I’ve been thinking about how our North American Thanksgiving celebrations might compare with the Thanksgiving celebrations of the first Pilgrims. The differences are striking. In fact, it almost seems the only thing they have in common, apart from the purpose of thanksgiving, is that they both involve gathering together and eating food.
Here are four characteristics of the first Thanksgiving that we might want to ponder as we begin our celebrations this week.
1. The Pilgrims’ thanks was deep and genuine.
The needs of the pilgrims that first year were so basic that they would have been driven to recognize how blessed they were when those needs were met. The pilgrims would not have just been thankful for the bird songs and the trees and the sunshine. They would have been thankful for their survival.
They celebrated with food because it represented God’s blessings on their lives. Without it they would die. We are so overindulged that we sometimes take the basics for granted.
Do we appreciate how very blessed we really are? Or is our thanksgiving just a formality? An empty tradition? Something we do with food this time of year before we decorate for Christmas?
It’s certainly good to be thankful for all the small blessings God gives us, but it’s also important to remember the important things.
2. They appreciated the instruments of God’s goodness.
The Pilgrims knew they could not have survived without their neighbors. They were, first and foremost, a village–a community of people. Their circumstances forced them to recognize that they needed each other to survive.
They didn’t eat their Thanksgiving dinner in their homes, in single families. They celebrated communally. They celebrated on equal terms with the Native people whose lands they were invading. Their inclusion of the natives in their celebration was evidence that they were thankful to, and for them as well.
Do we remember to be thankful for those whom God uses to help us survive in this world? Is our celebration of thanksgiving inclusive? Multi-cultural? Or is it a small, closed circle of only the people close to us?
3. Eating was a “side dish” not the “main course.”
The idea that the main purpose of the celebration was to stuff their bellies would have amazed the early Pilgrims. They probably did not overeat at the table, and they also probably never threw away leftovers. They would have considered over-indulgence a sin, and perhaps they were right. Big bellies have become part of our Thanksgiving tradition, but big bellies have a tendency to undermine a spirit of thankfulness.

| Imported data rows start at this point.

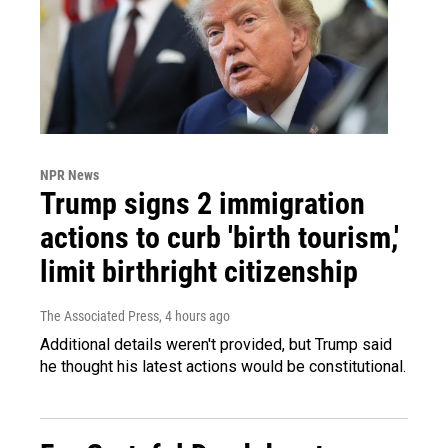
NPR News
Trump signs 2 immigration
actions to curb 'birth tourism,'
limit birthright citizenship
The Associated Press
, 4 hours ago
Additional details weren't provided, but Trump said
he thought his latest actions would be constitutional.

What is the focus of our Thanksgiving holiday? Have we forgotten that the Thanksgiving turkey is a symbol of God’s provision, not just something we thoughtlessly gobble up?
Finally, and, most importantly,
4. The early pilgrims knew Who to thank.
To the pilgrims, thanksgiving was not just a general feeling of gratitude, undirected, wafted into the atmosphere with no real destination. They recognized God as the direct and only source of their survival, and He was the recipient of their gratitude.
The expression of gratitude in our secular society is all too often simply the celebration of an attitude. “An attitude of gratitude” is a noble thing, to be sure, but the original thanksgiving was not the celebration of an attitude. It was a celebration of the reality that God provides, and the gratitude was directed toward the Provider.
In our culture, the Source of all blessing is often unrecognized or ignored. When God is not acknowledged as the giver of all good things, the reason for thanksgiving–the heart of Thanksgiving–is missing.
Do we consciously direct our thanks to the One who is the Giver of all things? Or is our thanksgiving nothing more than a fuzzy, warm feeling–a vague attitude of gratitude?
And do we remember that our biggest blessings cost God everything that was dear to Him except us?
Over-indulgence in our celebrations has become a part of our Thanksgiving tradition. Should it be? Or is over-indulgence a sign that we have been consuming too much? Not giving enough? A sign that we’ve been wasting blessings that we should be deeply thankful for, and blessing we should be sharing with others?
This week I’ll be pondering these thoughts, and adjusting my attitude of gratitude so that it includes a deep spirit of thanksgiving, an appreciation for community, a smaller plate of food at the dinner table, and a recognition that God is the reason for this season, as well as the next one.
“Our harvest being gotten in, our governor sent four men on fowling, that so we might after a special manner rejoice together after we had gathered the fruits of our labor. They four in one day killed as much fowl as, with a little help beside, served the company almost a week. At which time, amongst other recreations, we exercised our arms, many of the Indians coming amongst us, and among the rest their greatest king Massasoit, with some ninety men, whom for three days we entertained and feasted, and they went out and killed five deer, which we brought to the plantation and bestowed on our governor, and upon the captain and others. And although it be not always so plentiful as it was at this time with us, yet by the goodness of God, we are so far from want that we often wish you partakers of our plenty.”
William Bradford, first Governor of the Plymouth settlement at Cape Cod.